The Syrian Observatory For Human Rights

The Paris tragedy and Bashar al-Assad’s future

After the tragic events in Paris last week, a more muscular strategy from France, the U.S., and other governments already involved in operations in Syria and Iraq against ISIS was both expected and necessary. In words reminiscent of the aftermath of the September 11, 2001 attacks, Prime Minister François Hollande classified the ISIS attacks in Paris as “an act of war”.

From the outset of the Syrian crisis, the French government took a firm stance on Bashar al-Assad, who it saw as the main problem in Syria. When it became clear regime forces were systematically bombing the civilian population, France was the first Western state to cut ties with Damascus and recognize in 2012 the opposition Syrian National Council as the legitimate representative of the Syrian people. The French government was also vocal about its willingness to use military force to establish safe zones for the Syrian opposition, under the conditions of a U.N. approval and other Western partners join in.

However, after the Paris attacks the French and other Western governments could be pushed to focus most of their military and, most importantly, political capabilities on the fight against ISIS, while wrongly heeding the arguments that Assad is a problem that can be dealt with later.

Hollande has rightly noted that Syria has become “the greatest factory of terrorists the world has ever known.” Yet that factory has a manager, Bashar al-Assad, who clearly needs retirement.

Manuel Almeida

In his speech to both houses of parliament on Monday, Hollande recalled that France is “seeking resolutely, tirelessly a political solution in which Assad cannot be a part but our enemy, our enemy in Syria, is Daesh [ISIS]”.

In Western democracies, public opinion can go a long way to influence how elected governments deal with crises abroad. Particularly in the case of the Syrian conflict, the global threat represented by ISIS seems to have far more potential to shape public opinion than the refugee crisis or the more than a quarter of a million people killed in the conflict.
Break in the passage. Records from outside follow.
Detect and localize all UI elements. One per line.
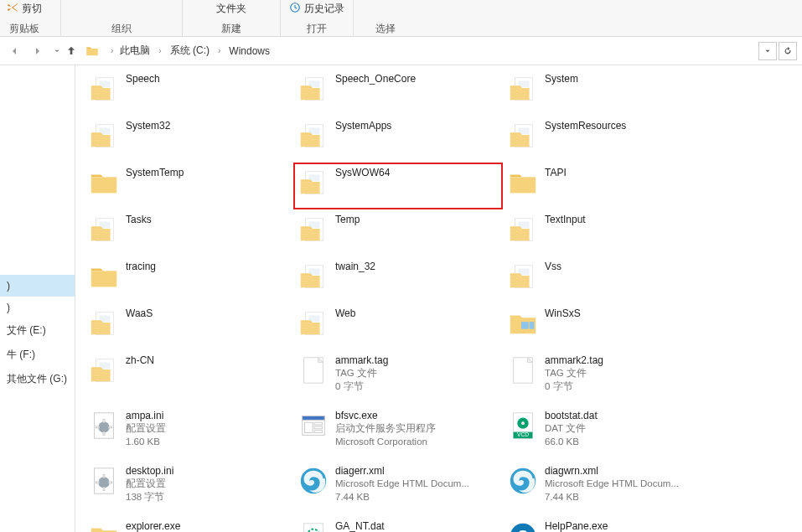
file-tile[interactable]: diagerr.xmlMicrosoft Edge HTML Docum...7… [293,461,503,516]
address-dropdown-button[interactable] [758,42,777,60]
clock-icon [289,2,301,16]
file-sub1: 启动文件服务实用程序 [335,422,436,436]
file-sub1: Microsoft Edge HTML Docum... [545,478,679,491]
file-name: Speech_OneCore [335,72,416,85]
file-name: ammark.tag [335,354,388,367]
file-sub1: 配置设置 [126,422,166,436]
file-name: WaaS [126,307,153,320]
clipboard-group-label: 剪贴板 [9,22,39,37]
file-name: twain_32 [335,260,375,273]
file-tile[interactable]: SystemTemp [84,163,293,209]
file-name: SystemApps [335,119,391,132]
file-tile[interactable]: System [503,69,712,116]
file-name: TextInput [545,213,586,226]
nav-item-2[interactable]: 艾件 (E:) [0,318,75,343]
folder-faded-icon [297,213,330,246]
refresh-button[interactable] [779,42,797,60]
crumb-1[interactable]: 系统 (C:) [170,44,210,58]
file-tile[interactable]: TAPI [503,163,712,209]
select-group-label: 选择 [375,22,396,37]
file-sub2: 0 字节 [545,380,603,394]
nav-back-button[interactable] [5,42,23,60]
file-tile[interactable]: WaaS [84,303,293,350]
crumb-sep-2: › [218,46,220,55]
file-tile[interactable]: zh-CN [84,350,293,397]
ini-icon [87,464,121,498]
tag-icon [506,354,540,387]
file-tile[interactable]: SystemResources [503,116,712,163]
folder-faded-icon [87,213,121,246]
ribbon-group-clipboard: 剪切 剪贴板 [3,0,61,37]
file-tile[interactable]: SysWOW64 [293,163,503,209]
file-tile[interactable]: Speech_OneCore [293,69,503,116]
ribbon-group-new: 文件夹 新建 [183,0,281,37]
file-tile[interactable]: Tasks [84,209,293,256]
navigation-pane[interactable]: ) ) 艾件 (E:) 牛 (F:) 其他文件 (G:) [0,65,75,532]
edge-icon [297,464,330,498]
file-tile[interactable]: desktop.ini配置设置138 字节 [84,461,293,516]
history-button[interactable]: 历史记录 [289,2,344,16]
file-name: SysWOW64 [335,166,390,179]
folder-faded-icon [506,119,540,152]
file-name: Vss [545,260,561,273]
nav-item-1[interactable]: ) [0,297,75,318]
file-tile[interactable]: WinSxS [503,303,712,350]
file-name: Speech [126,72,160,85]
vcd-icon [506,409,540,442]
folder-faded-icon [87,354,121,387]
file-name: explorer.exe [126,519,218,532]
ribbon-group-select: 选择 [354,0,417,37]
file-tile[interactable]: Vss [503,256,712,303]
file-name: Temp [335,213,360,226]
file-name: desktop.ini [126,464,173,478]
file-tile[interactable]: ammark2.tagTAG 文件0 字节 [503,350,712,405]
file-tile[interactable]: Temp [293,209,503,256]
file-tile[interactable]: Speech [84,69,293,116]
file-tile[interactable]: bootstat.datDAT 文件66.0 KB [503,405,712,461]
edge-icon [506,464,540,498]
file-tile[interactable]: ammark.tagTAG 文件0 字节 [293,350,503,405]
nav-item-3[interactable]: 牛 (F:) [0,343,75,367]
file-tile[interactable]: TextInput [503,209,712,256]
file-tile[interactable]: SystemApps [293,116,503,163]
folder-icon [87,260,121,293]
nav-item-4[interactable]: 其他文件 (G:) [0,367,75,391]
nav-item-0[interactable]: ) [0,275,75,297]
file-tile[interactable]: diagwrn.xmlMicrosoft Edge HTML Docum...7… [503,461,712,516]
file-tile[interactable]: HelpPane.exeMicrosoft 帮助和支持 [503,516,712,532]
file-name: System [545,72,578,85]
cut-button[interactable]: 剪切 [7,2,42,16]
folder-icon [87,166,121,199]
nav-dropdown-button[interactable] [52,42,62,60]
crumb-0[interactable]: 此电脑 [120,44,150,58]
folder-faded-icon [506,260,540,293]
file-sub2: 0 字节 [335,380,388,394]
file-tile[interactable]: GA_NT.datDAT 文件 [293,516,503,532]
file-name: diagerr.xml [335,464,469,478]
breadcrumb[interactable]: 此电脑 › 系统 (C:) › Windows [118,44,758,58]
crumb-2[interactable]: Windows [229,45,270,57]
cut-label: 剪切 [22,2,42,16]
file-tile[interactable]: System32 [84,116,293,163]
vcd-outline-icon [297,519,330,532]
help-icon [506,519,540,532]
nav-up-button[interactable] [62,42,80,60]
ini-icon [87,409,121,442]
file-tile[interactable]: tracing [84,256,293,303]
file-grid[interactable]: SpeechSpeech_OneCoreSystemSystem32System… [75,65,802,532]
file-tile[interactable]: bfsvc.exe启动文件服务实用程序Microsoft Corporation [293,405,503,461]
file-name: Tasks [126,213,152,226]
file-name: SystemTemp [126,166,184,179]
file-tile[interactable]: explorer.exeWindows 资源管理器 [84,516,293,532]
file-sub1: TAG 文件 [335,367,388,380]
organize-group-label: 组织 [111,22,132,37]
nav-forward-button[interactable] [28,42,47,60]
file-sub1: DAT 文件 [545,422,598,436]
file-name: tracing [126,260,156,273]
file-tile[interactable]: twain_32 [293,256,503,303]
file-name: bfsvc.exe [335,409,436,422]
file-tile[interactable]: Web [293,303,503,350]
file-tile[interactable]: ampa.ini配置设置1.60 KB [84,405,293,461]
folder-win-icon [506,307,540,340]
file-name: Web [335,307,355,320]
Assad himself knows it. “The question that is being asked throughout France today is, was France’s policy over the past five years the right one? The answer is no,” he said just a day after the Paris attacks, blaming it (as ISIS did) on French foreign policy.

Flawed logic

The notion that ISIS should be number one priority while the genocidal President of Syria is a matter to be dealt with when and if ISIS is defeated, is deeply flawed for a number of reasons beyond the obvious moral one.

The key to defeat the radical group is a government willing and able to do so and with the capacity to bring on board much of the opposition; all the Assad regime is not. Any Syria expert will tell you Assad has avoided as much as possible to confront ISIS, focusing instead the regime’s military effort on the myriad of opposition groups that are not bent on exporting jihad.

Not only that, Assad has struck deals with ISIS to buy oil and gas on the cheap from the radical group, as highlighted in a recent report by the Financial Times based on interviews with various Syrians employed in the energy sector. Thus, the regime gets the supply of energy to meet its electricity needs while providing a key source of income for the group’s terrorist activities. ISIS controls eight power plants in Syria, including three hydroelectric facilities and Syria’s largest gas plant.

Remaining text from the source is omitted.